Top of INPUT

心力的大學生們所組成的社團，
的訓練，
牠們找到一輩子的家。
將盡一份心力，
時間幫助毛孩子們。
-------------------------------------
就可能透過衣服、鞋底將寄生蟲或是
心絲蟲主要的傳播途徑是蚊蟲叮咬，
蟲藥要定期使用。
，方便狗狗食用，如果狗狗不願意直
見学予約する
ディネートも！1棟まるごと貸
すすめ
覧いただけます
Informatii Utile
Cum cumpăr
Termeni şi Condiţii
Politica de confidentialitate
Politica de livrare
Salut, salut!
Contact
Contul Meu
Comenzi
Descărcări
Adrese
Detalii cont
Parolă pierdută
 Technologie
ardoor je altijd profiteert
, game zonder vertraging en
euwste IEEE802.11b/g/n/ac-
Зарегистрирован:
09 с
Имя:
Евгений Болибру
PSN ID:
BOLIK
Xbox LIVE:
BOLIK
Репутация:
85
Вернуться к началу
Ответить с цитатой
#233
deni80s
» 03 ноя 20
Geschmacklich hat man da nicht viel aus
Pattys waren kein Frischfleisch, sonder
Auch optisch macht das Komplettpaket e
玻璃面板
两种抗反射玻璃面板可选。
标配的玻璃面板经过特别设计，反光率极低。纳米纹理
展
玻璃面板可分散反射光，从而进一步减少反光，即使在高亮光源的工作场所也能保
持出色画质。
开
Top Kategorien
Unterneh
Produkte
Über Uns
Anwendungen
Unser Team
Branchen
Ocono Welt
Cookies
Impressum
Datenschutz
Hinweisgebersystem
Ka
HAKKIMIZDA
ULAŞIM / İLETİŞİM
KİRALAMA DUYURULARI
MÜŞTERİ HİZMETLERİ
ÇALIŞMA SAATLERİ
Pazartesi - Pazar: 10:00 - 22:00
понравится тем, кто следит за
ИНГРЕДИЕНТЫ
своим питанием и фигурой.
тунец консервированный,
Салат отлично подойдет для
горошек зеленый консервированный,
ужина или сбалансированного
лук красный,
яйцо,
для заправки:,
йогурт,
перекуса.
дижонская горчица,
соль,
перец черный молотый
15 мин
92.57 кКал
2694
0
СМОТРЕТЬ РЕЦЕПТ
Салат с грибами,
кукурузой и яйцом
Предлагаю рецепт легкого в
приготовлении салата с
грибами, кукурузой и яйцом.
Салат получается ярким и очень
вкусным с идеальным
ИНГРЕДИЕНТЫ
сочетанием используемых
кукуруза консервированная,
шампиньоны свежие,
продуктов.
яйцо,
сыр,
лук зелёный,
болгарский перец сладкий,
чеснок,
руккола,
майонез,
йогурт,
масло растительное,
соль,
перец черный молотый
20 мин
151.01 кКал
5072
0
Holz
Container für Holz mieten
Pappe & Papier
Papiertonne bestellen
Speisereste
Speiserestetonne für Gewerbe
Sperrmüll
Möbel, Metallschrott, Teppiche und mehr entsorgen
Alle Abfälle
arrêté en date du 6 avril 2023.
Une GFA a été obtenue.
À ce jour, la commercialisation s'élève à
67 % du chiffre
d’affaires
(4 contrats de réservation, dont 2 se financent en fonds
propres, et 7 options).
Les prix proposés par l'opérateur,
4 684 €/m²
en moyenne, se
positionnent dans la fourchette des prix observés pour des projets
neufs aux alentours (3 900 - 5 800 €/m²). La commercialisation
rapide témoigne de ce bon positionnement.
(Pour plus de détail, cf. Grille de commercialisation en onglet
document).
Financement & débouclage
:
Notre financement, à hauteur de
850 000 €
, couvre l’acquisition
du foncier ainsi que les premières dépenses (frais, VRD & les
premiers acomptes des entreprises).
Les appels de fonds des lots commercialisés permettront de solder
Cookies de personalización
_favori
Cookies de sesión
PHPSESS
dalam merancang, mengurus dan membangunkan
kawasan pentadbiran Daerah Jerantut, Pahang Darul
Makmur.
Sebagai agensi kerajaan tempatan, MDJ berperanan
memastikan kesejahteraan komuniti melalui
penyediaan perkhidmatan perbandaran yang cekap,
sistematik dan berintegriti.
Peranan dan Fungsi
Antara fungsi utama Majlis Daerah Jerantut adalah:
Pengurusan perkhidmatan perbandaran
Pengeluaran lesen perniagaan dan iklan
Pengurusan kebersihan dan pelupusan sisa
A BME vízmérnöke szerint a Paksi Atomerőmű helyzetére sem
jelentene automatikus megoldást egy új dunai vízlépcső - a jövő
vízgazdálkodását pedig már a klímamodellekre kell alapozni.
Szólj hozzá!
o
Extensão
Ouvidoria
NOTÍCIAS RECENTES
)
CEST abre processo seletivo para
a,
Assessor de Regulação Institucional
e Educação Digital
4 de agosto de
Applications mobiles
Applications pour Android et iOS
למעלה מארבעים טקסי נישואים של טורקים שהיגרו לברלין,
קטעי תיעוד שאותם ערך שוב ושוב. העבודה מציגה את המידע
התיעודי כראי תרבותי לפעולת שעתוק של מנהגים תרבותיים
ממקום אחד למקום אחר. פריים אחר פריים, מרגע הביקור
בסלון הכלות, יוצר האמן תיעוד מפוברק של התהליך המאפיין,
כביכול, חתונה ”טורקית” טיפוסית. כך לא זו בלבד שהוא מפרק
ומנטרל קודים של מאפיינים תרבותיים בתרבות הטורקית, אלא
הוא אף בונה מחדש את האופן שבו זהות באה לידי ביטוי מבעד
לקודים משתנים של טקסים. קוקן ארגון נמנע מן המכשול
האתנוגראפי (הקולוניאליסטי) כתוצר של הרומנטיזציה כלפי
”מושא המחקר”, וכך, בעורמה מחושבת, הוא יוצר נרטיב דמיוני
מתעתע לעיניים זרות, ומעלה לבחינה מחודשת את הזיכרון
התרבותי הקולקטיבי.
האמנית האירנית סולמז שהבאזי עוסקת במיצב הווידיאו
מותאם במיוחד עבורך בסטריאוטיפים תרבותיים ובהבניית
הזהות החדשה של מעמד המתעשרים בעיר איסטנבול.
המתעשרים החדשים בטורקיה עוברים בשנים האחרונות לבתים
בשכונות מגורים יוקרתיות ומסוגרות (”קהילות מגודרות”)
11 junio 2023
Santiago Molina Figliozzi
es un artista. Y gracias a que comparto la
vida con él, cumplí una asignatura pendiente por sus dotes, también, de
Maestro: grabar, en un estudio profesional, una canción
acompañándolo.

Bottom of INPUT

All lines starting at the one holding "Santiago Molina Figliozzi" and ending at the last line above must be output exactly, and no other line may appear.

→ ANSWER SPACE:
Santiago Molina Figliozzi
es un artista. Y gracias a que comparto la
vida con él, cumplí una asignatura pendiente por sus dotes, también, de
Maestro: grabar, en un estudio profesional, una canción
acompañándolo.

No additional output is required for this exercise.